The prosecutors further sought to weaken Judge Baraitser’s judgment by again targeting the testimony of Professor Michael Kopelman, whose evidence they had attempted to discredit with almost manic enthusiasm.
That less than noble effort involved claiming that Assange “had a strong incentive to feign or exaggerate his symptoms” aided by his consultation of “scientific journals”. The prosecution also accused Kopelman being partial to Assange, having deliberately concealed 'information that he had been told about Mr Assange’s partner Stella Moris and their children'.

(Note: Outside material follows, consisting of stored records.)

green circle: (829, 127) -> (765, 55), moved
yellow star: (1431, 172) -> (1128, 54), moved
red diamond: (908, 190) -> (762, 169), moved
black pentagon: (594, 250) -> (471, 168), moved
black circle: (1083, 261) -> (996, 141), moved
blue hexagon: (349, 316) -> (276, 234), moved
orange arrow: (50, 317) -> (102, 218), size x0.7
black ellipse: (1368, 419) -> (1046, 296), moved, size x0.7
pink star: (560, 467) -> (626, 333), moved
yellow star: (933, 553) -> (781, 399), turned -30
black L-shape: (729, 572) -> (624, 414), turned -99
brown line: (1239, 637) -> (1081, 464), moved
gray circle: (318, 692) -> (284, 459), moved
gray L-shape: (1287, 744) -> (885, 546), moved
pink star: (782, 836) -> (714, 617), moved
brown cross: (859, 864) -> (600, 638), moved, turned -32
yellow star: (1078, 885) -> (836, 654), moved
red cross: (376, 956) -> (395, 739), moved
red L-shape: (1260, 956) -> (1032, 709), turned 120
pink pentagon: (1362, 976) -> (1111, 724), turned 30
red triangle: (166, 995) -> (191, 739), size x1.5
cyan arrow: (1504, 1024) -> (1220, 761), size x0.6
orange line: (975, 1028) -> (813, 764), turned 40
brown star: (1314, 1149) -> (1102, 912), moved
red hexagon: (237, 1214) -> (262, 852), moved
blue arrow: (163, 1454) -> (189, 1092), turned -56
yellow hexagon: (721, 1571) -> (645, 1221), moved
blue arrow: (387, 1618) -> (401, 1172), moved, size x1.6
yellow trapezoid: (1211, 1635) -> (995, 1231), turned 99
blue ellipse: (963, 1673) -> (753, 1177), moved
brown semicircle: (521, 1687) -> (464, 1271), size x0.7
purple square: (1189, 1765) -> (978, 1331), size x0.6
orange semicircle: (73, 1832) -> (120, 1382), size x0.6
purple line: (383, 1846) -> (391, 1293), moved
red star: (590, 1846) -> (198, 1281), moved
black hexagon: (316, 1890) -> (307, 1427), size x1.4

Judge Baraitser conceded in her judgment that the concealment was:
'... misleading and inappropriate in the context of his obligations to the court, but an understandable human response.'
She accepted Professor Kopelman’s view that:
'Assange suffers from recurrent depressive disorder, which was severe in December 2019 and sometimes accompanied by psychotic features [hallucinations], often with ruminative suicidal ideas.'
The defence countered in their submission against the appealing prosecutors that Baraitser had not erred in law in concluding that Assange’s “suicidal impulses” would stem from his “psychiatric condition” and would not be the result of “his own voluntary act”.

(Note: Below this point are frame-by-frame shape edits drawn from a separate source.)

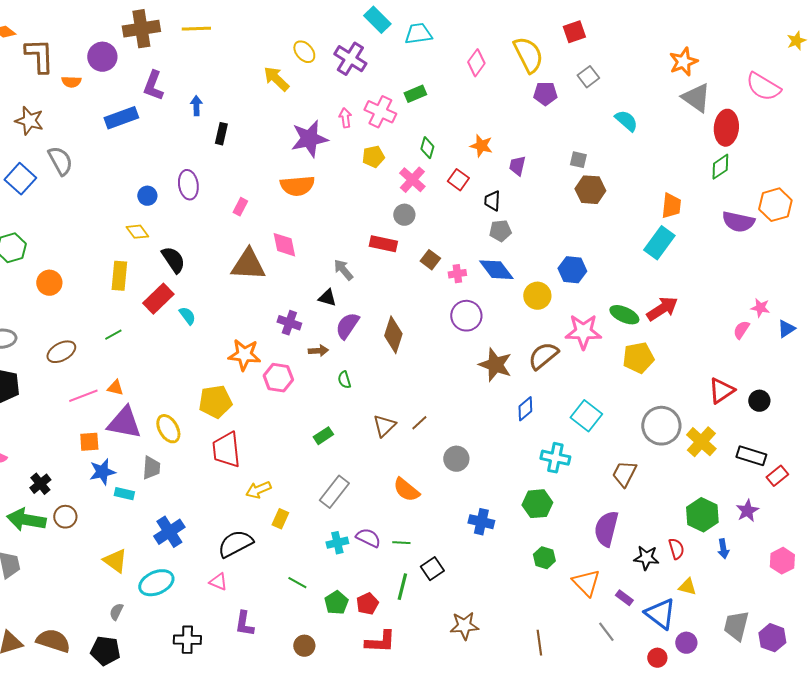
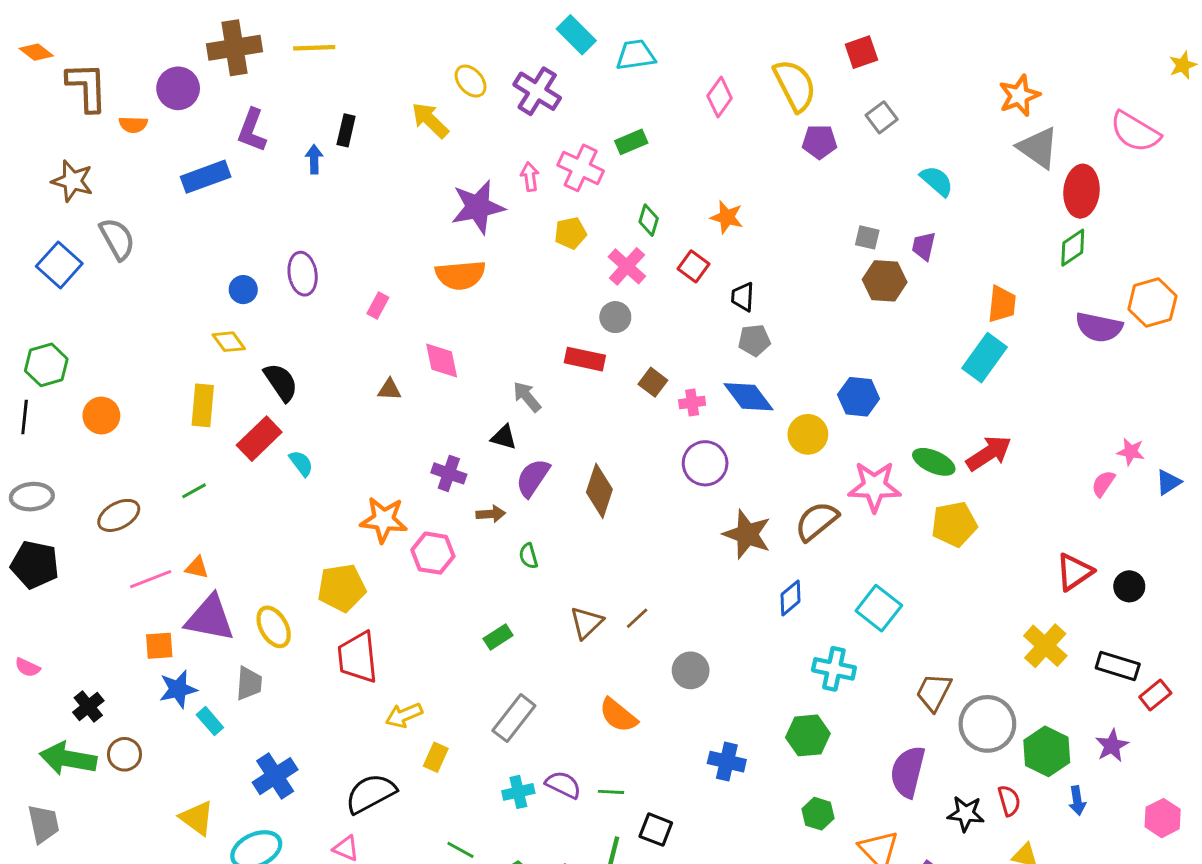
black rectangle: (221, 134) -> (346, 130), moved
purple trapezoid: (517, 166) -> (924, 246), moved
brown triangle: (248, 265) -> (389, 389), size x0.5
gray circle: (661, 426) -> (987, 724), moved
cyan rectangle: (124, 494) -> (210, 721), turned 36
black square: (432, 569) -> (656, 830), turned -35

The “attack” on Kopelman also failed to:
'... recognise the entitlement of the primary decision-maker to reach her own decision on the weight to be attached to the expert evidence of the defence on the one hand and the prosecution experts on the other.'
In a statement in response to the High Court decision, Moris recalled the miscellany of glaring defects in the case against her partner: the fabricated testimony of lead DoJ witness Sigurdur Thordarson; nefarious suggestions that Assange be assassinated by U.S. agents; surveillance of his legal team and the theft of legal documents; and, for good measure, threats against the family.
'The case is rotten to the core, and nothing that the U.S. Government can say about his future treatment is worth the paper it is written on.'
Moris’s reference to Thordarson is important since it forms an important part of the prosecution case claiming that Assange was more a hacker than a journalist and inclined to recruit people to that cause with an ideologue’s enthusiasm.
The argument is designed to neutralise any protections the publisher might have under the free speech amendment of the U.S. Constitution.
The indictment alleges that Assange, in early 2010 and while in contact with Chelsea Manning for reasons of obtaining 'classified information … met a 17-year old ... who provided [him] with data stolen from a bank'.
The indictment asserts that Assange asked the teenager in question:
'... to commit computer intrusions and steal additional information, including audio recordings of phone conversations between high-ranking officials of the Government of NATO Country-1, including members of the Parliament of NATO Country-1.'
Monsegur, posing as a member of the hacking outfit LulzSec, had turned informant. With his touted links to WikiLeaks and Assange, the FBI sought the teenager’s services. Thordarson had never been much more than a volunteer with the mundane task of raising revenue for WikiLeaks, though he left an enduring mark by embezzling over $50,000 from the organisation’s coffers.
In an interview with the Icelandic biweekly Stundin last month, the witness who has had an inglorious record of fraud, embezzlement and abusing minors revealed that 'that Assange never asked him to hack or to access phone recordings of MPs'.
Thordarson now insists that he had:
'... received some files from a third party who claimed to have recorded MPs and had offered to share them with Assange without having any idea what they actually contained.'
He never went through the files, nor verified whether they had audio recordings as claimed by the third-party source. The allegation that Assange instructed him to access computers in order to find such recordings was also dismissed.
Despite all this, the sham theatre of British justice continues. Assange, his health fragile, remains locked up in Belmarsh prison, all previous bail applications refused. Despite January’s ruling against extradition, the Biden Administration is still keen to get their man.